A story line that encompassed more of the group’s secret sway through history would have been nice, but “The Old Guard” instead deals with this threat to the warriors’ survival. The actors, particularly Theron, convincingly capture the dynamics of a group whose relationships go back eons. They might be largely immune to death, but they’re still haunted by it, and visibly uneasy about their place in the world. “The Old Guard” is about the heavy weight of duty.

The film also ropes in a potential new member. KiKi Layne, the breakout star of “If Beale Street Could Talk,” plays a U.S. Marine in Afghanistan who, after having her throat slit, finds herself miraculously healed. Her fellow soldiers eye her suspiciously, but she’ll soon find a home with the immortal four.
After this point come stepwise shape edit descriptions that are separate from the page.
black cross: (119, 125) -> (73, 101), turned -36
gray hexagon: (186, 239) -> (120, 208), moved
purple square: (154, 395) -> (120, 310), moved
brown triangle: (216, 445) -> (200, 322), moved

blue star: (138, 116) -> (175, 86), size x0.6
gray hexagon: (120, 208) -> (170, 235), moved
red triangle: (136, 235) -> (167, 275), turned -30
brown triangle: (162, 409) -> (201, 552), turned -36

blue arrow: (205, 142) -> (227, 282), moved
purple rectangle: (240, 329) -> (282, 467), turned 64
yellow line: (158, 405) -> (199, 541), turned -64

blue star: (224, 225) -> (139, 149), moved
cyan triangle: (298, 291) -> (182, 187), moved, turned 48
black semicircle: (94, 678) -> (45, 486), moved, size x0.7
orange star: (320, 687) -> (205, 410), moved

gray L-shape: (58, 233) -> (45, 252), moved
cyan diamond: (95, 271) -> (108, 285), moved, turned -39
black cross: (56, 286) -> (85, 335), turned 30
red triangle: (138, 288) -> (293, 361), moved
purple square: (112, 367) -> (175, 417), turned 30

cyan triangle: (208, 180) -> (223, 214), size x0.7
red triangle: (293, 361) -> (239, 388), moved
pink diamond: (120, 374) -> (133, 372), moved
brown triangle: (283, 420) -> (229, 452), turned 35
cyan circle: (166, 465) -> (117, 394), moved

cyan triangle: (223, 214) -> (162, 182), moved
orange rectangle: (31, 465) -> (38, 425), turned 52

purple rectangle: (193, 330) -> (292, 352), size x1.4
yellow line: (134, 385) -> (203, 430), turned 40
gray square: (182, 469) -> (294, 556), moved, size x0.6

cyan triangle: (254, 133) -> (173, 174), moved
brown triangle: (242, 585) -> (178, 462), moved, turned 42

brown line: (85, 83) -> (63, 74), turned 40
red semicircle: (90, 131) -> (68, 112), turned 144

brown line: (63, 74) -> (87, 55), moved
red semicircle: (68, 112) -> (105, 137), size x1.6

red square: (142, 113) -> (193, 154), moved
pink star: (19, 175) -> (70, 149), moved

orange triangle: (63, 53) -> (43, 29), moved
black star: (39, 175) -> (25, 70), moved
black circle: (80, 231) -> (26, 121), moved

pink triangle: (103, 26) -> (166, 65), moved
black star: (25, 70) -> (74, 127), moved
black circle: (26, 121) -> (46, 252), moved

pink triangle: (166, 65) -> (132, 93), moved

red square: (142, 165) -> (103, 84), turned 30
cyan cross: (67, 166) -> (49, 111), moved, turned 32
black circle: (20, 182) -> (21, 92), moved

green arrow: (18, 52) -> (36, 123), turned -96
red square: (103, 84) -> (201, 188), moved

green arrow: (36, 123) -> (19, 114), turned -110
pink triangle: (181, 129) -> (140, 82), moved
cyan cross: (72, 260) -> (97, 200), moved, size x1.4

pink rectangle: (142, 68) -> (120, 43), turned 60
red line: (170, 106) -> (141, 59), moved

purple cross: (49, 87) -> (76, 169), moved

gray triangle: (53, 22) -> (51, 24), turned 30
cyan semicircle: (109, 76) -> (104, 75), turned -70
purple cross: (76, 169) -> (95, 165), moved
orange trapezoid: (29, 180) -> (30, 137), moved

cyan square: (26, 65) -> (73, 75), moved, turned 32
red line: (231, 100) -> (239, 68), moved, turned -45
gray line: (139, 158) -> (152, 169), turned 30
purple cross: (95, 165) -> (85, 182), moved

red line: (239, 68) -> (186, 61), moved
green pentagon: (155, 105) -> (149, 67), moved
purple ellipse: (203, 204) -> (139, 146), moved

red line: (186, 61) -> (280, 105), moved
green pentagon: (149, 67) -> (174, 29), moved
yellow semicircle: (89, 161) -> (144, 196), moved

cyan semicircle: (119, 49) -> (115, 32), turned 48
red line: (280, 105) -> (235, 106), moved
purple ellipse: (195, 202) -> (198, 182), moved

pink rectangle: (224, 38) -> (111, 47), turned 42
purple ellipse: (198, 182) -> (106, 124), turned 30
Partly because Layne stands out so much as a performer, I wonder if “The Old Guard” should have begun the story with her, immersing us in the confusion that follows her discovery. My other quibble would be that the upside of being immortal warriors means you can use much more interesting and elegant weapons than guns. Maybe centuries of warfare would have soured Andy and the others on gun violence.

It’s one of many missed opportunities for “The Old Guard,” which doesn’t have nearly as much fun with its undead characters as, say, Jim Jarmusch’s very tasteful vampires in “Only Lovers Left Alive.” “The Old Guard” could have surveyed a history of violence just as Jarmusch’s characters soak up humanity’s works of art. Instead, it feels more locked in the present.

But maybe “The Old Guard” means to save something for the sequels it baits at the end. Fair enough. This summer, I’ll let it pass.

“The Old Guard,” a Netflix release, is rated R by the Motion Picture Association of America for sequences of graphic violence, and language. Running time: 125 minutes. Three stars out of four.